Change in community, church, or world is an opportunity that can liberate us from the bonds that bind us to the status quo or induce fear of change and resistance to God’s world. “We are willing to trade the freedom to grow and change for the security of knowing that things will be like they have always been” (Herbert Anderson in The Family and Pastoral Care). If you will take this gospel story to heart today, you should reflect on how willing you are to accept change, in this parish, in the larger church, and in the world.
The man who was healed wanted to go with Jesus as he and the disciples got into the boat to return to the other side of the lake, but Jesus said no: “Return to your home and declare how much God has done for you”. The healing liberated the man to serve, to respond to a new calling for mission and ministry. Jesus did not reject his request but sent him to the place he least expected to go. That is one of the strange things about discipleship and God’s plan of salvation. We are often called to share the good news of God in Christ with those we least expect to serve. The man is restored to his community and given a commission!

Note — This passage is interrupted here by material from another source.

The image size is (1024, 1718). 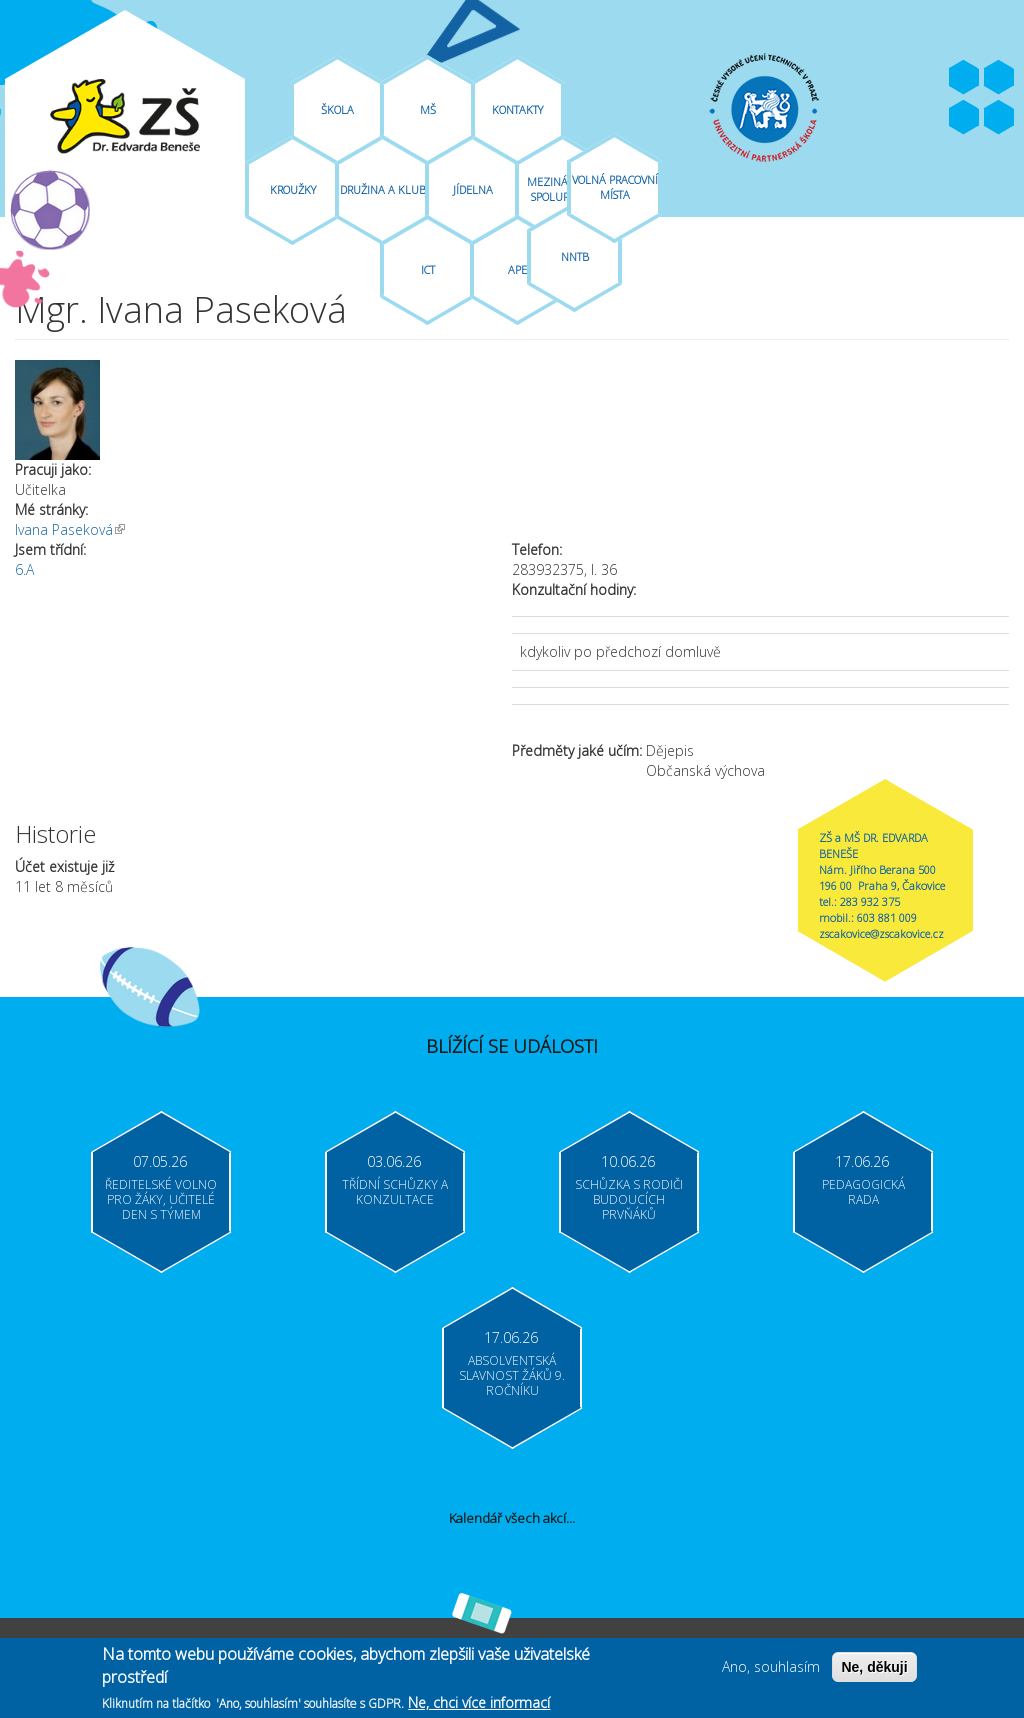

Paul Farmer is an example of a person who from humble beginnings has taken the liberation theology as a preferential option for the poor seriously. While still in medical school at Harvard, Farmer worked in Haiti, among peasants who were living in severe poverty exaggerated by political upheaval and US foreign policy. In time, Farmer founded the Partners in Health which has in the past two decades built a clinic in rural Haiti, then in Peru, and many other places where the “cost-effective” argument meant that poor people in these places did not receive “standard of care” treatment for TB or AIDS. Using cost effective reasoning, to save resources, and saving the most people for the lowest cost was in Farmers view unjust, inhumane, and simply wrong. Farmer said he was not impressed with the catholicity of his childhood but he was impressed with the liberation theology that argued for more social justice, the preferential option for the poor, and seeing the dignity in every human being. Farmer believed that if Canada, England, or Italy were in the same position as Haiti with rising poverty, poor health care infrastructure, and inability to provide adequate care for simple diseases much less buy expensive patented drugs to combat HIV and TB, we would have intervened long ago. I view Paul Farmer as a modern missionary – liberating and healing one patient at a time, one place at a time, never stopping, continuing to fight the good fight – understanding that we are all one global family.
That we fail to act when the diseases ravish countries distant and different may call to our conscious awareness what it would mean to cross the lake into Gentile territory, or be healed of fear to act on behalf of the oppressed, or to be sent to carry the good news of liberation in Christ to the world!